Since Apple was marketing the ECG as a tool for monitoring health conditions, the company had to prove it worked for its intended purpose.
“While these devices can help provide patients with a general trend regarding their health, the data should not be used to provide medical care or trigger medical interventions,” said Dwivedi, assistant professor at Donald and Barbara Zucker School of Medicine at Hofstra and cardiologist at Northwell Health.
How Does Blood Oxygen Monitor Work?
Oximeters determine oxygen saturation (SpO2) in tissues by quantifying the concentration of hemoglobin bound to oxygen (oxyhemoglobin or HbO2) and hemoglobin (Hb) without oxygen. Pulse oximeters, which are widely utilized in medical settings, utilize photoplethysmography (PPG) performed on pulsatile arterial blood at two different wavelengths to obtain a ratio of HbO2 and Hb. Optoelectronic sensors composed of light-emitting diodes and photodiodes that operate at red and near-infrared wavelengths capitalize on the differing absorptivity of Hb and HbO2.
Transmission-mode oximetry has been the gold standard but requires sensing at tissue locations that can be transilluminated with the light shining through the tissue such as the earlobes and fingers.
With reflective mode oximetry, the light sources and photodiodes are on the same side of the tissue and a thin measurement site is not required. Thus, it can be used at measurement sites such as the forehead, chest, and (most relevant for this discussion) the wrist, where a band or watch can be utilized.
Reflectance mode oximetry, the model utilized by Apple Watch, has been shown to be inferior to the transmission mode used by fingertip pulse oximeters, likely due to increased variability introduced by ambient light, the pressure applied, and positional variation inherent to the method.
Some smartphone apps have claimed an ability to measure SpO2 using reflectance, but when two were studied they were found to be seriously inaccurate.
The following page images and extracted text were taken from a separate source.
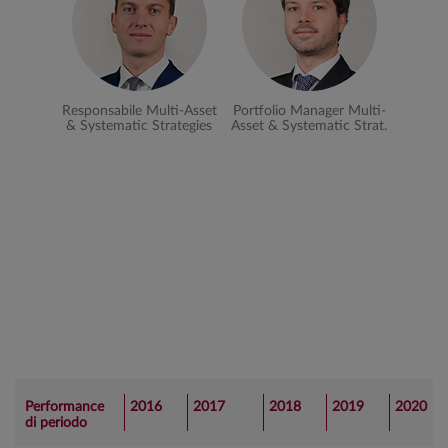
Responsabile Multi-Asset
Portfolio Manager Multi-
& Systematic Strategies
Asset & Systematic Strat.
Performance
2016
2017
2018
2019
2020
di periodo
Walter Schrader, MD, who co-authored the smartphone oximetry study, has told that he does not recommend any smartphone app as a reliable pulse oximeter.
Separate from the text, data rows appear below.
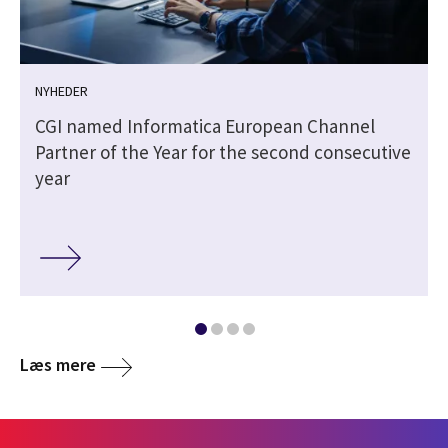
NYHEDER
CGI named Informatica European Channel
Partner of the Year for the second consecutive
year
Læs mere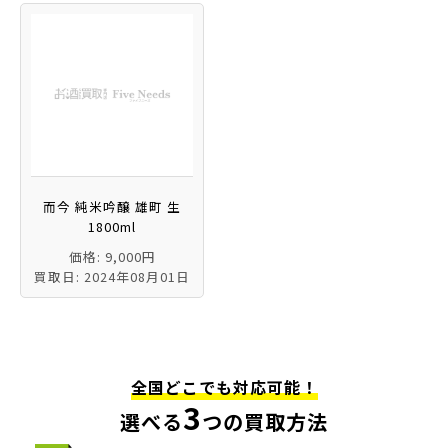
而今 純米吟醸 雄町 生
1800ml
価格: 9,000円
買取日: 2024年08月01日
全国どこでも対応可能！
3
選べる
つの買取方法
Should You Buy Apple Watch for Medical Use?
We can assert that the wrist technique is generally less accurate than the typical technique of measuring blood oxygen using a finger sensor.
If you are primarily excited by the blood oxygen sensing capabilities of AW, I would recommend instead purchasing an oximeter. At least we have some data on these devices, which use the more reliable transmission mode for measuring oxygen saturation. Anthony C. Pearson, MD, a noninvasive cardiologist, and professor of medicine at St. Louis University School of Medicine.